After getting your confirmation, the iPhone 3G helpfully tags all photos it takes with longitude and latitude. Your photos will then store EXIF information about where they were taken. This is commonly called ‘geotagging’.
Flickr has had location functionality for a while, where you can position your photos on a map of the world. Unfortunately, it uses Yahoo’s maps which are far less thorough than Google’s. But hey, it works. Here’s my map:
Of course, you would assume that if you upload photos to Flickr that include this standard latitude and longitude information in the photos, it would automatically put the photos in the right place on the map for you.
Bzzt, wrong.
You need to enable a magical geotagging switch in your preferences that will read the information inside your photos and use it so you don’t have to manually position each of your photos on the map.

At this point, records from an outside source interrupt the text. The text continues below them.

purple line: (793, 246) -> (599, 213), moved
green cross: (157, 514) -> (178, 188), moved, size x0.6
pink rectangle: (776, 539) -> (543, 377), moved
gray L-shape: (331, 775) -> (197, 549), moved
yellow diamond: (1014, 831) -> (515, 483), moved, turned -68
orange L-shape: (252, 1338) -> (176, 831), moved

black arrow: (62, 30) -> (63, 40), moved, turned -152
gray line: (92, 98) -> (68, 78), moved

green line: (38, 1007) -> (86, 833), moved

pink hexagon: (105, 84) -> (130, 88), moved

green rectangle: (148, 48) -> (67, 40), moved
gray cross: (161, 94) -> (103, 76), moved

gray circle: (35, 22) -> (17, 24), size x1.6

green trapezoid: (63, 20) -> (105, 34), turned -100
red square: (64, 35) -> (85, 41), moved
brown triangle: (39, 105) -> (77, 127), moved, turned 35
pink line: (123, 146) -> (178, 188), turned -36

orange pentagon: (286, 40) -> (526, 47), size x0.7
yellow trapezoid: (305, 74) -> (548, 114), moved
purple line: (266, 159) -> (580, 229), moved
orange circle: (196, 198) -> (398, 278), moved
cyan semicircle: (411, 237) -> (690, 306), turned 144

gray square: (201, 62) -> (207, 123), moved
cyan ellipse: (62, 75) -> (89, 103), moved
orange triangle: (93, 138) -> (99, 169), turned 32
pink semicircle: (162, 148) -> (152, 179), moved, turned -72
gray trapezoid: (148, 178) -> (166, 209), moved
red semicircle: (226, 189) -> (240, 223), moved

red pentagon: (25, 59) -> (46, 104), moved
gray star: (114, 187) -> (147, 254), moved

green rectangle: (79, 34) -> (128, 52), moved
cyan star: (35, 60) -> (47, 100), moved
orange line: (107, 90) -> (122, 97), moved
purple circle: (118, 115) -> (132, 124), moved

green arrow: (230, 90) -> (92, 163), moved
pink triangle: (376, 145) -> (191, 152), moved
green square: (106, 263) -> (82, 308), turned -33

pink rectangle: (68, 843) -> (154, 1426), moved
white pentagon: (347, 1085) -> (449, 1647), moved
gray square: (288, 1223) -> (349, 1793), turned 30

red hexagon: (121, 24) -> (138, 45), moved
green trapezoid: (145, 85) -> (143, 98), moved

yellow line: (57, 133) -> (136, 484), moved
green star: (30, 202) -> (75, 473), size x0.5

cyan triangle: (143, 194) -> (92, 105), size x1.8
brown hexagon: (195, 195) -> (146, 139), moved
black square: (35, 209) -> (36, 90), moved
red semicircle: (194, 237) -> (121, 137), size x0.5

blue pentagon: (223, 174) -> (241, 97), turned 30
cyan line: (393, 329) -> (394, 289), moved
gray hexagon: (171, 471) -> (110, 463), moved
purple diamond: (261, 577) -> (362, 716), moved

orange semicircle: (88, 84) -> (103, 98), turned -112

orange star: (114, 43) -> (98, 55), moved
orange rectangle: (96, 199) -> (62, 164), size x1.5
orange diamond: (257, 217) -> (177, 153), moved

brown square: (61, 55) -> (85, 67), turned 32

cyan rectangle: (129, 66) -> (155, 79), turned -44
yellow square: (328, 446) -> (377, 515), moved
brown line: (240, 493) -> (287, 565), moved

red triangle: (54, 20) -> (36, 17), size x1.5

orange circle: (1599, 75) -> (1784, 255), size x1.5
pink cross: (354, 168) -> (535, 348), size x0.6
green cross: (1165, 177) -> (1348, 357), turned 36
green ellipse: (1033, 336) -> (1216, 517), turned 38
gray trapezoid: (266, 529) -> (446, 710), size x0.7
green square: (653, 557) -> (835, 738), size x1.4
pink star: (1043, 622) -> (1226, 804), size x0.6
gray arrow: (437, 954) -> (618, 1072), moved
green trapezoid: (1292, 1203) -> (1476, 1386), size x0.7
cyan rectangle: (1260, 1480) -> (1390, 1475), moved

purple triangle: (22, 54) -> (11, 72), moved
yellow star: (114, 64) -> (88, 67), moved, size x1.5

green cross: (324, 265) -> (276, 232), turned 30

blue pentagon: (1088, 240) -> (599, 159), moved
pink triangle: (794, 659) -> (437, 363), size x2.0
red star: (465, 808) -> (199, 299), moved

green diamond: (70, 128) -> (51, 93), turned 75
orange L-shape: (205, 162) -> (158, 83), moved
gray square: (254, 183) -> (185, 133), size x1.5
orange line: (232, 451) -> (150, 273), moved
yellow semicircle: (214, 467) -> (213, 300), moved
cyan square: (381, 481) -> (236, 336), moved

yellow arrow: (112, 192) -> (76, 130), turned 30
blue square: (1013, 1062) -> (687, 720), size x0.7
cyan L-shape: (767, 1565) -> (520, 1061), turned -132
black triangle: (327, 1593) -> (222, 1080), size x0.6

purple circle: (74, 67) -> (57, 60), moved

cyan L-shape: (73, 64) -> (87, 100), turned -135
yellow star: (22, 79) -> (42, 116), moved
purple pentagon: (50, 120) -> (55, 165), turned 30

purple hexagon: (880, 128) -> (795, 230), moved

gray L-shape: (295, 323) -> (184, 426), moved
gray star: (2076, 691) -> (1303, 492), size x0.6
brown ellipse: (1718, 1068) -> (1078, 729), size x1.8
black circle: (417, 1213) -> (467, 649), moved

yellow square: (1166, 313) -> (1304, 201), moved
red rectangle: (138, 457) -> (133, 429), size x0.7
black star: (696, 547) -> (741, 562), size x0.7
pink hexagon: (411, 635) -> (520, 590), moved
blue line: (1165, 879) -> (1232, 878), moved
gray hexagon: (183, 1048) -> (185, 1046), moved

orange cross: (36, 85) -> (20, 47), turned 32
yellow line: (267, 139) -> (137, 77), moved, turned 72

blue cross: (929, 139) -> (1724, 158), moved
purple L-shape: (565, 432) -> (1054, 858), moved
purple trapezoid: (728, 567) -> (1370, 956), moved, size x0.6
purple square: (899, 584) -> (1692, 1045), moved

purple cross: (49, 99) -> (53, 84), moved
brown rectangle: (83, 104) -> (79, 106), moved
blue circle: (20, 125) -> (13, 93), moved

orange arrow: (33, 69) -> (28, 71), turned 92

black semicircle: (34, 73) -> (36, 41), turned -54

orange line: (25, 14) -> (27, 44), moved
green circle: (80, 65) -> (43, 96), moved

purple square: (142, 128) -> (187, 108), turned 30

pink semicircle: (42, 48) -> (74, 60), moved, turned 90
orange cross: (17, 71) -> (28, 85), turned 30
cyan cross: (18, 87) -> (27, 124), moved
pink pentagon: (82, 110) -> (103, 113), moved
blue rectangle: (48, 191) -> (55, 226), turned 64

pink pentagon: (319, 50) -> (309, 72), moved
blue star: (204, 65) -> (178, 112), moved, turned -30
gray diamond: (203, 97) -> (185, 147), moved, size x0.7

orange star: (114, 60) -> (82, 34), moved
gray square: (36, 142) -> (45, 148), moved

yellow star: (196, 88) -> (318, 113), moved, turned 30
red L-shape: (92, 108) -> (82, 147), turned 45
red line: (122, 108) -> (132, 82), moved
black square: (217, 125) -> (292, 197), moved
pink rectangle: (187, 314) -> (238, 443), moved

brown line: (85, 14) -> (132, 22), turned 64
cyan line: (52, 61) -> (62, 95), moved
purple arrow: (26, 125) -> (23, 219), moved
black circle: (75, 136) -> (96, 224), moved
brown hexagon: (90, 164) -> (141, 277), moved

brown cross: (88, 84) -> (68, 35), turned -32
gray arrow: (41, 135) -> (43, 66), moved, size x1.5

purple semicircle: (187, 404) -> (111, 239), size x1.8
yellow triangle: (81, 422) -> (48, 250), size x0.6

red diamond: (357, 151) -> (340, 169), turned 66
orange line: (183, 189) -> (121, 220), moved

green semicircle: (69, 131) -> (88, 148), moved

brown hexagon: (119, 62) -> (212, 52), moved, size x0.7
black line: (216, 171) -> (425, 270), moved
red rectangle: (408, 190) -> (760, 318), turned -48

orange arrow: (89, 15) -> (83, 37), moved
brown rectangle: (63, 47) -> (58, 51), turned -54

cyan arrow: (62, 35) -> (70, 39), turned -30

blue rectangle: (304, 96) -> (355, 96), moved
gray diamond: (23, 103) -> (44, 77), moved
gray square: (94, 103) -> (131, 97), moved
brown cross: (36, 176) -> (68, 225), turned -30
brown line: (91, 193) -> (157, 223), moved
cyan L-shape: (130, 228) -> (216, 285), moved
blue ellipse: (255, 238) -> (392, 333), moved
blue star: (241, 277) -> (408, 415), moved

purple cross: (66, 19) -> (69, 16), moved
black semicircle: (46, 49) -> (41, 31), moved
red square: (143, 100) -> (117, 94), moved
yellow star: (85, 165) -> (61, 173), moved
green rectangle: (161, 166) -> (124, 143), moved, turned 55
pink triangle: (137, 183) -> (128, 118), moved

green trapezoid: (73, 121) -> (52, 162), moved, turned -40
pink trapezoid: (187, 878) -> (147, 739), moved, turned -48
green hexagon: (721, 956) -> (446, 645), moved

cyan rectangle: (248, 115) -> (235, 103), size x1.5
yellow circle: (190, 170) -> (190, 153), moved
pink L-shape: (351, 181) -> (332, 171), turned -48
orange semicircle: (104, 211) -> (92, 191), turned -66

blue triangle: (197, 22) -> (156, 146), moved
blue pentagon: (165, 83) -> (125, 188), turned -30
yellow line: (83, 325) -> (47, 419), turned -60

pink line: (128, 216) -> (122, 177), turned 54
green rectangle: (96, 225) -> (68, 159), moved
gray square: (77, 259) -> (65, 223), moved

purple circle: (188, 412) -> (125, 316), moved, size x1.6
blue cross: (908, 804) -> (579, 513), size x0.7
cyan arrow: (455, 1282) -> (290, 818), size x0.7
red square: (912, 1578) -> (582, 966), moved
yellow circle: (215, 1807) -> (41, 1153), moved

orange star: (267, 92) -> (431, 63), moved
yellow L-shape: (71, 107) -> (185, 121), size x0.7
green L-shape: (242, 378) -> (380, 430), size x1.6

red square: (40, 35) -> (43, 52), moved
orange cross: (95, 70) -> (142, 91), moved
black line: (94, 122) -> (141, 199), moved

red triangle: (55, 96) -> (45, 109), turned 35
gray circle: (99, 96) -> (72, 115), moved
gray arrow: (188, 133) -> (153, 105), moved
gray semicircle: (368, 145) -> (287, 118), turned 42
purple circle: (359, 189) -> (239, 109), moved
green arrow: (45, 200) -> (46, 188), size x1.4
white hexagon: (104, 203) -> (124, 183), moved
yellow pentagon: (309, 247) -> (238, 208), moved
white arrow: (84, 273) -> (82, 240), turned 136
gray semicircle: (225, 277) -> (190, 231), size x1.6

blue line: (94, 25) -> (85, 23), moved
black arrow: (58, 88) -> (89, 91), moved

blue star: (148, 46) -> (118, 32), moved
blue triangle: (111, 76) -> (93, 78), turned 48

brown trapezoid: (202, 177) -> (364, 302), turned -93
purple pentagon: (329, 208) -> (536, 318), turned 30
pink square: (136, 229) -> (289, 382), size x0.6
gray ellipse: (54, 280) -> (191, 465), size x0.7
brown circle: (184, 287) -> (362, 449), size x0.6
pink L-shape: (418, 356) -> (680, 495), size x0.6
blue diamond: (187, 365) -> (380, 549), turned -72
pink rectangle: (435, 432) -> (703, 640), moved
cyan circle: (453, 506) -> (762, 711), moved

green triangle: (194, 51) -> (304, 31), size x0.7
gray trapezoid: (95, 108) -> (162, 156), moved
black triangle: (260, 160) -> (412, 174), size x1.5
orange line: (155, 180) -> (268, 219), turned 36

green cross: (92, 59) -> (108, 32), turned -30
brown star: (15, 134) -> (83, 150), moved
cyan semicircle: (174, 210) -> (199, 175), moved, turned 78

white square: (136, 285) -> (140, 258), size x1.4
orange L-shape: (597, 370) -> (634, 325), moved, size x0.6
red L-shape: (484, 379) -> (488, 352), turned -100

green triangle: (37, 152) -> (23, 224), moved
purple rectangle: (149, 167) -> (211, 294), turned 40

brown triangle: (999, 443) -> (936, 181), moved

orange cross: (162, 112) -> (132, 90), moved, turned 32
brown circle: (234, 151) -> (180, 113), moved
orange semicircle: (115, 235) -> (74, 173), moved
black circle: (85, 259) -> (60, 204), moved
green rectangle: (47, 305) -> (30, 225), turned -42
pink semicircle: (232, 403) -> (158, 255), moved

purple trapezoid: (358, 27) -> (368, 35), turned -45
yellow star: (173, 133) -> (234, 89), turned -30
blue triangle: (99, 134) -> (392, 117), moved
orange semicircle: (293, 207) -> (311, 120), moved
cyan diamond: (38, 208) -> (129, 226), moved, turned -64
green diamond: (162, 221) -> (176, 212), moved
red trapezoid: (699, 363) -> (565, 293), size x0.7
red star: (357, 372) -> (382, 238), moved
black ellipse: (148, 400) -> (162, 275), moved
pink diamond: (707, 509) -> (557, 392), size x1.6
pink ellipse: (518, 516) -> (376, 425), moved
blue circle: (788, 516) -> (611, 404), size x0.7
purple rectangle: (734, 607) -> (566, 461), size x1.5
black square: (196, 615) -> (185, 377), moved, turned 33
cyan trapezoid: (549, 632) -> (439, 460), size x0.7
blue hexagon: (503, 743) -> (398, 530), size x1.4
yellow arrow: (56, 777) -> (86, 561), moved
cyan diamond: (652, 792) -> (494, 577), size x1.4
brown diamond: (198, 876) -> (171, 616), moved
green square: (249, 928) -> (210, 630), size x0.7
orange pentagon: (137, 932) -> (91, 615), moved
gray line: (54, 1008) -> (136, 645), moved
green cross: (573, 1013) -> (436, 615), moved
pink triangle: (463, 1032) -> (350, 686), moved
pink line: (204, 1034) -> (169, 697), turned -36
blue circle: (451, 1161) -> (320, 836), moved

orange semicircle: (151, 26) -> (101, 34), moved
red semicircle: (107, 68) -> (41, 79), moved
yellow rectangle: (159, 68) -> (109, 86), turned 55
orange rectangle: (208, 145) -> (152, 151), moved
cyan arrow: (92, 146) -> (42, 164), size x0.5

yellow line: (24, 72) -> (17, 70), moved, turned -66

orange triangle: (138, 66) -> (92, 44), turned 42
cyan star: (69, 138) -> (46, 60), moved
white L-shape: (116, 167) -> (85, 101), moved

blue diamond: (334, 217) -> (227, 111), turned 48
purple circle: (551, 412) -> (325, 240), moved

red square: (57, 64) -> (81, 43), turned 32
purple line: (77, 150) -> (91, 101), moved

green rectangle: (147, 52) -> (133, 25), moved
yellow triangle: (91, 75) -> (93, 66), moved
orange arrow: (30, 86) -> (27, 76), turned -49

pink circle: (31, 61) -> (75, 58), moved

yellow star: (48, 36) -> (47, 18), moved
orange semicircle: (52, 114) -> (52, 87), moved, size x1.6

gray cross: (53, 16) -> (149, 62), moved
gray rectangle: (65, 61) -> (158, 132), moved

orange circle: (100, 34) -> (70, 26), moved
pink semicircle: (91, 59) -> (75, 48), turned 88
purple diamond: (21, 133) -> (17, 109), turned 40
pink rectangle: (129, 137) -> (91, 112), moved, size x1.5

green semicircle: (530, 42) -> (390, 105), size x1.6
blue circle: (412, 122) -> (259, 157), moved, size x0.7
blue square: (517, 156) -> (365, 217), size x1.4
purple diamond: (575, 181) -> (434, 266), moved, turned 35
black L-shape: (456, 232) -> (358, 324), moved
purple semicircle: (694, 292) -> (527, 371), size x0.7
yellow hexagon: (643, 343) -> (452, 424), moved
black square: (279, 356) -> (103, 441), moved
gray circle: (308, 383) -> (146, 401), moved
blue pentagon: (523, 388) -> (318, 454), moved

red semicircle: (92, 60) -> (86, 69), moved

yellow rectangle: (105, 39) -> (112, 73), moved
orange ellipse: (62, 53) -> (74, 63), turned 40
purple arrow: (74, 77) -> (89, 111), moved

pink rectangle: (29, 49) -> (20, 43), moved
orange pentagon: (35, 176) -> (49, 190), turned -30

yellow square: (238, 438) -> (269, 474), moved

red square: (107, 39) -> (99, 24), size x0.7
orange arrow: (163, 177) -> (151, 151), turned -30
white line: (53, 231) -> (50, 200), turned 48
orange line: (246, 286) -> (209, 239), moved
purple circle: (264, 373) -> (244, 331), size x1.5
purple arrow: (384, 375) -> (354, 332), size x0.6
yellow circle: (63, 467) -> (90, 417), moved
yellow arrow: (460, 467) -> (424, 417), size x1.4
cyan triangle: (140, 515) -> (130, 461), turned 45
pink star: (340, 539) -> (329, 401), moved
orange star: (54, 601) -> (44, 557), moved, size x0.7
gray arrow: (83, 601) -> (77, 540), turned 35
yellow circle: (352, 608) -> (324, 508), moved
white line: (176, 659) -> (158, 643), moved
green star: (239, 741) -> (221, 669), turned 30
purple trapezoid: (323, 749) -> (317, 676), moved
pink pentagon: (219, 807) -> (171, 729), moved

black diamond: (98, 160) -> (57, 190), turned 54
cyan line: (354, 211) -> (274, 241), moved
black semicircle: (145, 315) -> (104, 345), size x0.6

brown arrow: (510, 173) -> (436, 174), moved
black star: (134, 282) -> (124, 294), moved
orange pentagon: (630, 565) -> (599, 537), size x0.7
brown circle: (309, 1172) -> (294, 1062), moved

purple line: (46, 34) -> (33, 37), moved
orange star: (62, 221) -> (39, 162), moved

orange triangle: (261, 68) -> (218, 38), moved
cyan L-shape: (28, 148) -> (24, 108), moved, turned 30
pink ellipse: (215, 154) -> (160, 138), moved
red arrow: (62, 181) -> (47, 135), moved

Flickr's magical geotagging switch
Of course, you would then assume that if you had already uploaded a few dozen photos to Flickr with the standard geotag data and then you turned on this flag, Flickr would look at the metadata on your existing photos and place them appropriately.
Bzzt, wrong.
In order to avoid manually copy and pasting latitude and longitude of some twenty photos, I had to turn to a third-party application, GeoReTagr, which promised to scan the information inside Flickr and update the location information appropriately.
Unfortunately, the author of this tool assumed that everyone is in the north-western quadrant of the world, so I was still stuck inverting my longitude and latitude values because they are in fact south and east values, rather than north and west.
Not quite the painless geotagging process I imagined when I started.